Good luck to you as well!
We used the tapped shaft / fender washer / 1/4-20 screw route as well.
If you design so your bumper “covers” the end of the shaft, use a long enough screw, and have the bumper plywood “close enough” to the end of the shaft/wheel that is another constraint that will keep the wheel from “falling off” – i.e. the screw and/or wheel is captured at least partly on the shaft by the bumper.
A shaft collar typically takes more space on the shaft – meaning more play for the wheel to shift if you lose the shaft collar.
PS: Loctite is your friend in this application!
Yes, blue loctite on the screw is a must. We learned that the hard way when one of our wheels fell off from the screw backing out.
And for this reason, I believe snap rings are the most reliable solution.
They are also the smallest and lightest. The only downsides are that changing a wheel becomes slightly harder, and you have to make grooves on a lathe.
To make changing wheels easier, I recommend rounding off the corners of the hex shaft on the end while you have it in the lathe.

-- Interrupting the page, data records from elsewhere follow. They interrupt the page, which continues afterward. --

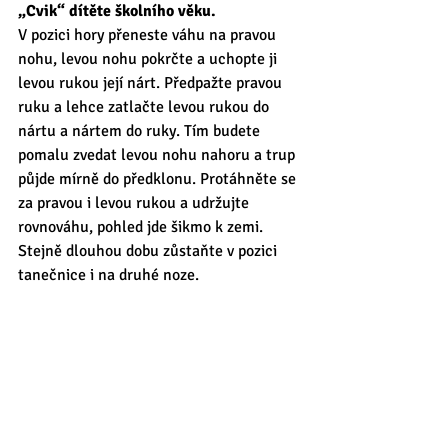
„Cvik“ dítěte školního věku.
V pozici hory přeneste váhu na pravou 
nohu, levou nohu pokrčte a uchopte ji 
levou rukou její nárt. Předpažte pravou 
ruku a lehce zatlačte levou rukou do 
nártu a nártem do ruky. Tím budete 
pomalu zvedat levou nohu nahoru a trup 
půjde mírně do předklonu. Protáhněte se 
za pravou i levou rukou a udržujte 
rovnováhu, pohled jde šikmo k zemi. 
Stejně dlouhou dobu zůstaňte v pozici 
tanečnice i na druhé noze.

Not if you are using plastic wheels, if that is the case then most thread lockers are your enemy as they will attack plastics, just being near them.
The best choice is a nylock bolt. McMaster-Carr
Wow!! I just learned about a super useful product I had no idea existed.
If you’ve had any of the AM One For U chassis kits you’ve had some of them. They are provided in the transmission kit to attach the motors to the nylon transmission housing.
Our team has used both methods and I can tell you from experience that they both work just fine. Despite what many believe, shaft collars are more than adequate to hold wheels on shafts in a WCD. The problem with them, and why so many teams tap the shafts and use bolts/fender washers instead is that the collars are (as CalkinsGarrett pointed out) bulky in comparison and require you to extend the shaft beyond the wheel hub, while using the other method allows you to trim the shaft to the outside end of the hub (indeed, it requires it.) But functionally, there’s no difference in their ability to retain the wheels.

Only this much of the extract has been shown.